▸ **Action item**:
Below are entries; count the lines containing the string "tuyến". The answer is that number alone.

(Transcribed page contents)
######

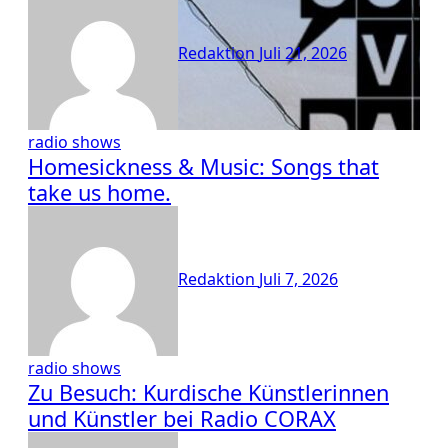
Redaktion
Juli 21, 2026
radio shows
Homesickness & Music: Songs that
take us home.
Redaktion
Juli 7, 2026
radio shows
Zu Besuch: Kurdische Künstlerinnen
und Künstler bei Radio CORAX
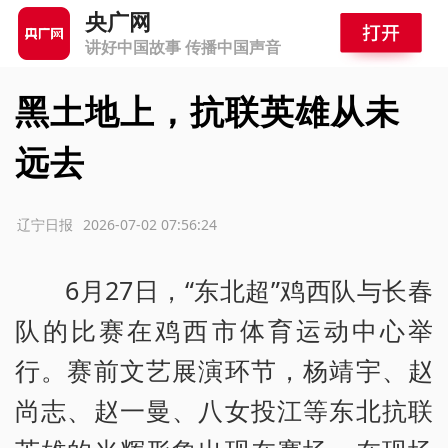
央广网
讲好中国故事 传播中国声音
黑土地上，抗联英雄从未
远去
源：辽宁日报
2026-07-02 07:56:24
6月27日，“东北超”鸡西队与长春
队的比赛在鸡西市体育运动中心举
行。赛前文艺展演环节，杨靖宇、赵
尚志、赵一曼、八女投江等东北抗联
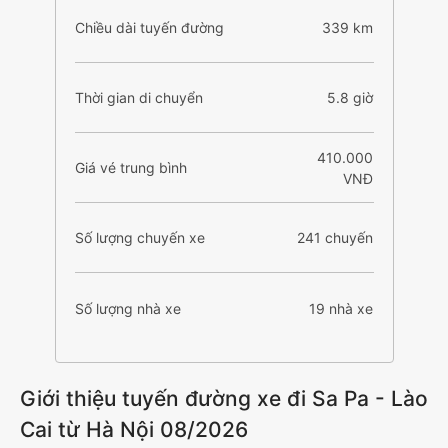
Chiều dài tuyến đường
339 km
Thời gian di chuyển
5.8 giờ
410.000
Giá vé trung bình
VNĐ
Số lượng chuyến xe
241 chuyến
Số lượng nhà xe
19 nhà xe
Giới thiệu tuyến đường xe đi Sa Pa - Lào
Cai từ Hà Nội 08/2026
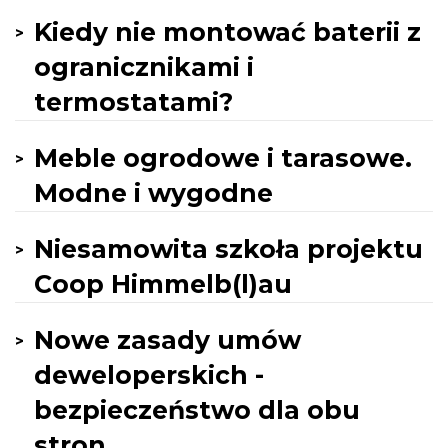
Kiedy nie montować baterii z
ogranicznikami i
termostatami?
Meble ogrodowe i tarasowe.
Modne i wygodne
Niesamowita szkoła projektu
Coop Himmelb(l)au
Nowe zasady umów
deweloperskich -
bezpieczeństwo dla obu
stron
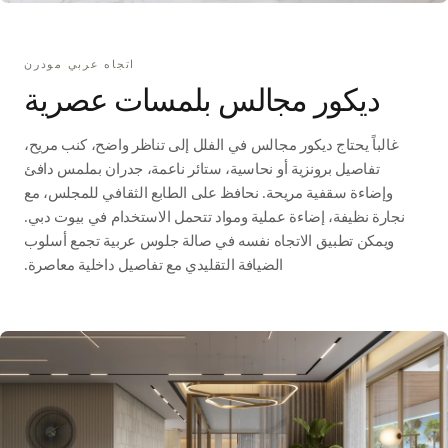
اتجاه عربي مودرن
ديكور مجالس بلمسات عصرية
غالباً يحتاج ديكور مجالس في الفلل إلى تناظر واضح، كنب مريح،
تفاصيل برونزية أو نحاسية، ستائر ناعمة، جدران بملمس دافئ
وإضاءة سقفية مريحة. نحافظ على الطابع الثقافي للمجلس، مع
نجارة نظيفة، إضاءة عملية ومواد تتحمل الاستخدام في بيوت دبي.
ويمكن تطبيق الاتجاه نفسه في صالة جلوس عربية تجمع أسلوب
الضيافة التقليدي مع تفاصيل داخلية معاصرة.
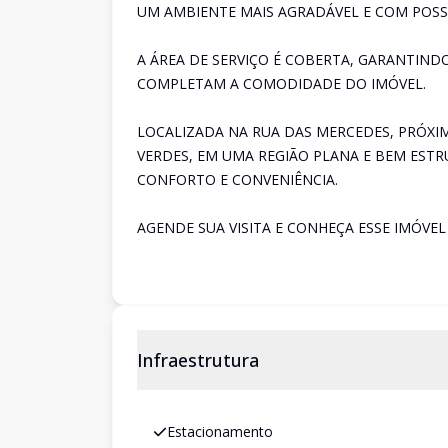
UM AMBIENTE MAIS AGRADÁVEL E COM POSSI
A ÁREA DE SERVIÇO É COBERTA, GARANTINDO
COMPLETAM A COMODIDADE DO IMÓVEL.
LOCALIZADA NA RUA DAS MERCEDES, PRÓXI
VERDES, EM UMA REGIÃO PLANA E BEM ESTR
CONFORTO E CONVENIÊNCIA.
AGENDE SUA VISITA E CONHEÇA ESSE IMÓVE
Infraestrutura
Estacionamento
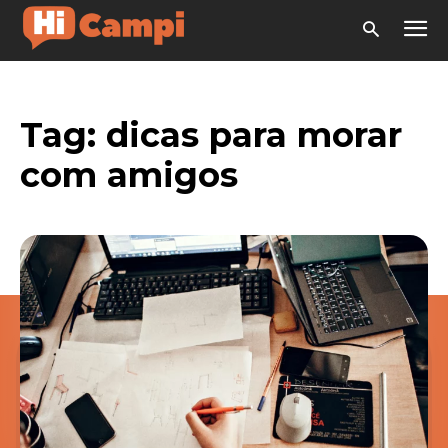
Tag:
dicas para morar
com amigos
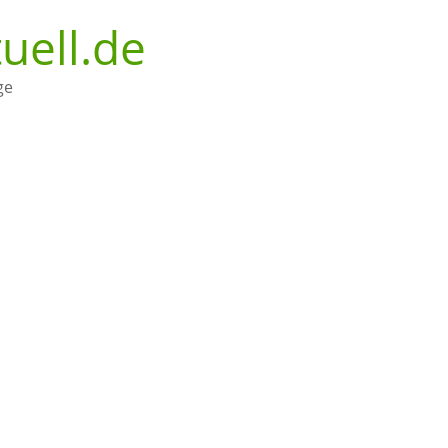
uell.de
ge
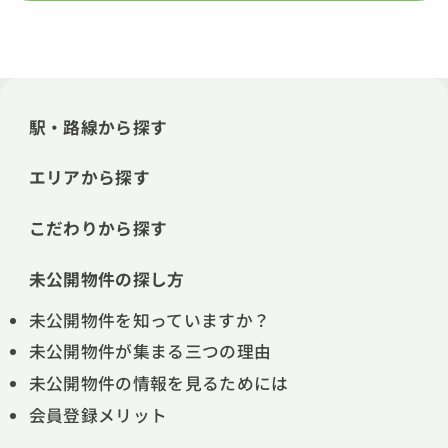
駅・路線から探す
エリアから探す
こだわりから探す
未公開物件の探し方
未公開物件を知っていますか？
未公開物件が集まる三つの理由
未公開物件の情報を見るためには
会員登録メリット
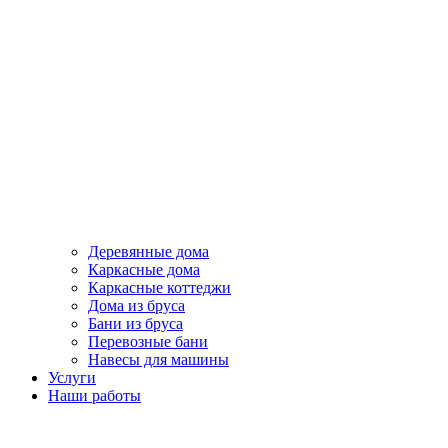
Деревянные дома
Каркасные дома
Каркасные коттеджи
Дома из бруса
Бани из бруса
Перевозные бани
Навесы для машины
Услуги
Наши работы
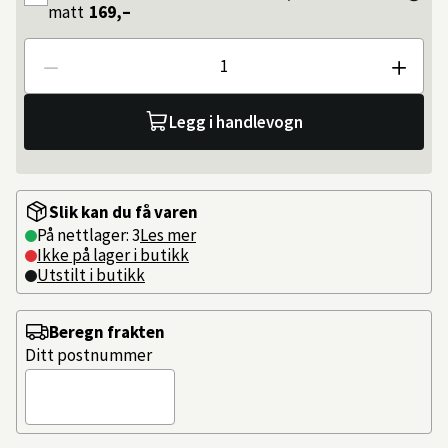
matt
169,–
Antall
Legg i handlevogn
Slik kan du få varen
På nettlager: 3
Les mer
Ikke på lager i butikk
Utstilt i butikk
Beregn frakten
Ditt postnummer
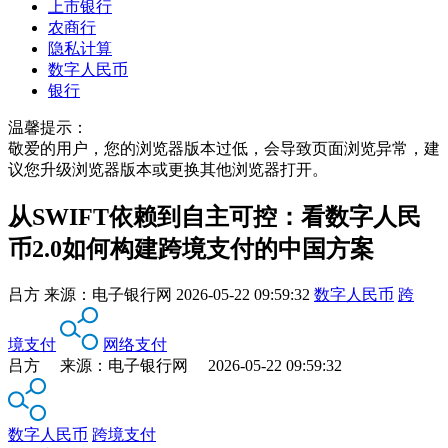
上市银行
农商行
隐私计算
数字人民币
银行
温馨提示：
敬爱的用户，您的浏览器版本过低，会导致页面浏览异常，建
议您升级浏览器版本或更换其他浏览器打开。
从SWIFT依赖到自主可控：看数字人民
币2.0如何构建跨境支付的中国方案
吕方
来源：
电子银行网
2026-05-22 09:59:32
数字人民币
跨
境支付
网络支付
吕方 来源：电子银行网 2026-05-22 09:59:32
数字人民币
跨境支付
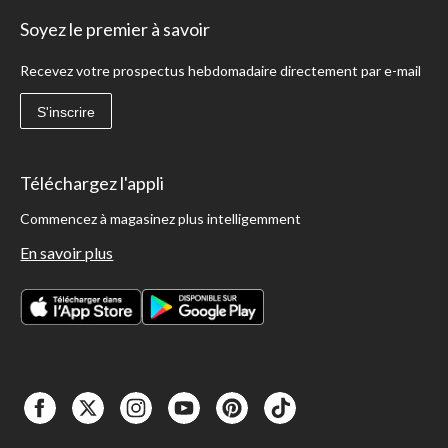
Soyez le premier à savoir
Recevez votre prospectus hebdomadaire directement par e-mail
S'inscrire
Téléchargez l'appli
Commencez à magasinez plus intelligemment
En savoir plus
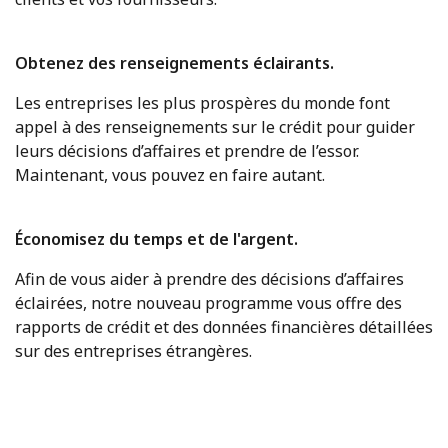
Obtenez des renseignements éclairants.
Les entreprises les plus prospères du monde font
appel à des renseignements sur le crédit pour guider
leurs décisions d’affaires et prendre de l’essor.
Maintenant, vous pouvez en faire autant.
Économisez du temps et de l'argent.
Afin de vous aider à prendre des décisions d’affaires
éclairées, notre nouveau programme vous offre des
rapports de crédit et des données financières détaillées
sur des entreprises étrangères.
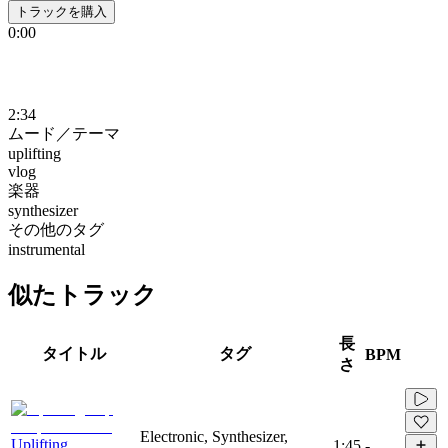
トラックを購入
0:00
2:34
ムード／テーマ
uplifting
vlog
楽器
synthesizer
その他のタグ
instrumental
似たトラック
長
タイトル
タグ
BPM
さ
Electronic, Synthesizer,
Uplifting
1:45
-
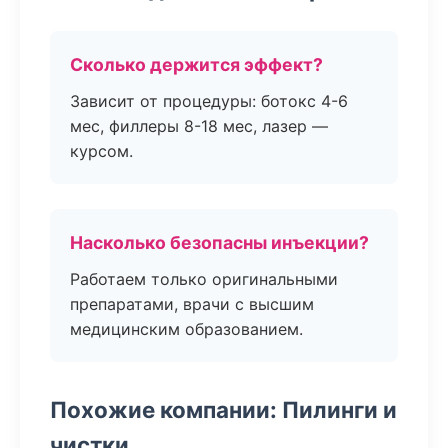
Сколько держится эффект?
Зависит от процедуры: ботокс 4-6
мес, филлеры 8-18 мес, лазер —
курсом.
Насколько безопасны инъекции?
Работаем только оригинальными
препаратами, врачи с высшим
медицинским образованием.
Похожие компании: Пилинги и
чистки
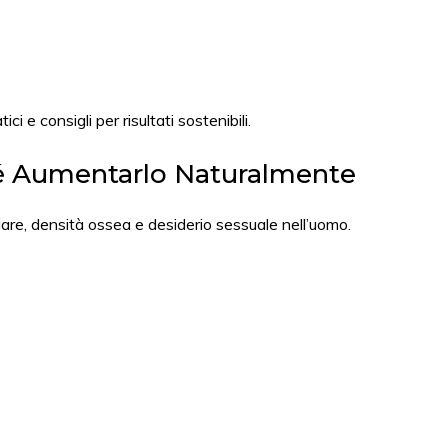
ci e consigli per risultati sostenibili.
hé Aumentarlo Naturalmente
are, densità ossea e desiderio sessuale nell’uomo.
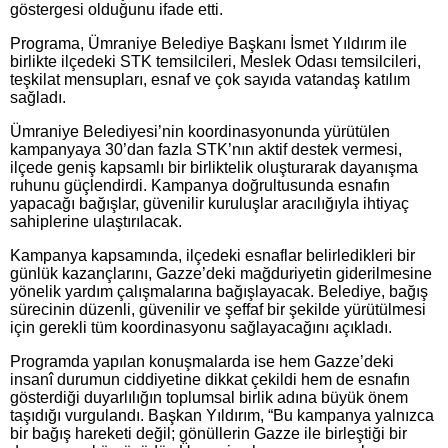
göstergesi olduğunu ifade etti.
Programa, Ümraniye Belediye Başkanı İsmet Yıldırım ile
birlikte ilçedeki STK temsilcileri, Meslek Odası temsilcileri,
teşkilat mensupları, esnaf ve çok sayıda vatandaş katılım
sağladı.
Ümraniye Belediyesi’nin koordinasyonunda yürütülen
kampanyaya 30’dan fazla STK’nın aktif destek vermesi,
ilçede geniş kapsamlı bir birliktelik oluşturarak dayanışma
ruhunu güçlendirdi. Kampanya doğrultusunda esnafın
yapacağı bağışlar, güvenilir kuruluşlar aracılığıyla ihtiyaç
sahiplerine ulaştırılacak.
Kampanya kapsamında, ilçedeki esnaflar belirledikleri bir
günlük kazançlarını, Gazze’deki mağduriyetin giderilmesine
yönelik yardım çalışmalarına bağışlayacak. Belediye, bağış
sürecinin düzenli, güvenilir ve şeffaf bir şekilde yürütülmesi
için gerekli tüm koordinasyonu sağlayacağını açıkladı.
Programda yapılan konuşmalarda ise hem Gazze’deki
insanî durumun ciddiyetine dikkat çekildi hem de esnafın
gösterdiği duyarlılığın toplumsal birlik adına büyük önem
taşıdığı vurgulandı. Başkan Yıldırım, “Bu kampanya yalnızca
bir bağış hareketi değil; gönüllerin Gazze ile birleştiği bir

######

▸ **Exercise output**:
2